The AI Maturity Model for Cybersecurity is grounded in operational insights from nearly 10,000 global deployments of Darktrace's Self-Learning AI and Cyber AI Analyst. Rather than relying on abstract theory or vendor benchmarks, the model reflects what security teams are actually doing, where AI is being adopted, how it's being used, and what outcomes it’s delivering.

This real-world foundation allows the model to offer a practical, experience-based view of AI maturity. It helps teams assess their current state and identify realistic next steps based on how organizations like theirs are evolving.

Why Darktrace?

AI has been central to Darktrace’s mission since its inception in 2013, not just as a feature, but the foundation. With over a decade of experience building and deploying AI in real-world security environments, we’ve learned where it works, where it doesn’t, and how to get the most value from it. This model reflects that insight, helping security leaders find the right path forward for their people, processes, and tools

Security teams today are asking big, important questions:

  • What should we actually use AI for?
  • How are other teams using it — and what’s working?
  • What are vendors offering, and what’s just hype?
  • Will AI ever replace people in the SOC?

These questions are valid, and they’re not always easy to answer. That’s why we created this model: to help security leaders move past buzzwords and build a clear, realistic plan for applying AI across the SOC.

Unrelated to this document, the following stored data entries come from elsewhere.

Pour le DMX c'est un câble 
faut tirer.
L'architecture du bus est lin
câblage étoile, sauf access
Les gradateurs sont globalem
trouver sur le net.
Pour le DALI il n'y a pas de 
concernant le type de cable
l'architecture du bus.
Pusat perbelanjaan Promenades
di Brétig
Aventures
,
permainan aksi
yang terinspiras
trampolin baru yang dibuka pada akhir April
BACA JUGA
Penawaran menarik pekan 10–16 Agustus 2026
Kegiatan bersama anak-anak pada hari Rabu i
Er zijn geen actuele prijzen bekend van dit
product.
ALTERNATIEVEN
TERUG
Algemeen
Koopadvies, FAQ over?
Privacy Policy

The structure: From experimentation to autonomy

The model outlines five levels of maturity :

L0 – Manual Operations: Processes are mostly manual with limited automation of some tasks.

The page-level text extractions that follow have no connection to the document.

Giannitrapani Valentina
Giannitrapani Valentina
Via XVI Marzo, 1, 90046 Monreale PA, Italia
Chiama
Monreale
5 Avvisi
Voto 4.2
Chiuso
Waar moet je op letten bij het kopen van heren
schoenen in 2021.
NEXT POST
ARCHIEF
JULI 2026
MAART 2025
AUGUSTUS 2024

L1 – Automation Rules: Manually maintained or externally-sourced automation rules and logic are used wherever possible.

L2 – AI Assistance: AI assists research but is not trusted to make good decisions. This includes GenAI agents requiring manual oversight for errors.

L3 – AI Collaboration: Specialized cybersecurity AI agent systems  with business technology context are trusted with specific tasks and decisions. GenAI has limited uses where errors are acceptable.

L4 – AI Delegation: Specialized AI agent systems with far wider business operations and impact context perform most cybersecurity tasks and decisions independently, with only high-level oversight needed.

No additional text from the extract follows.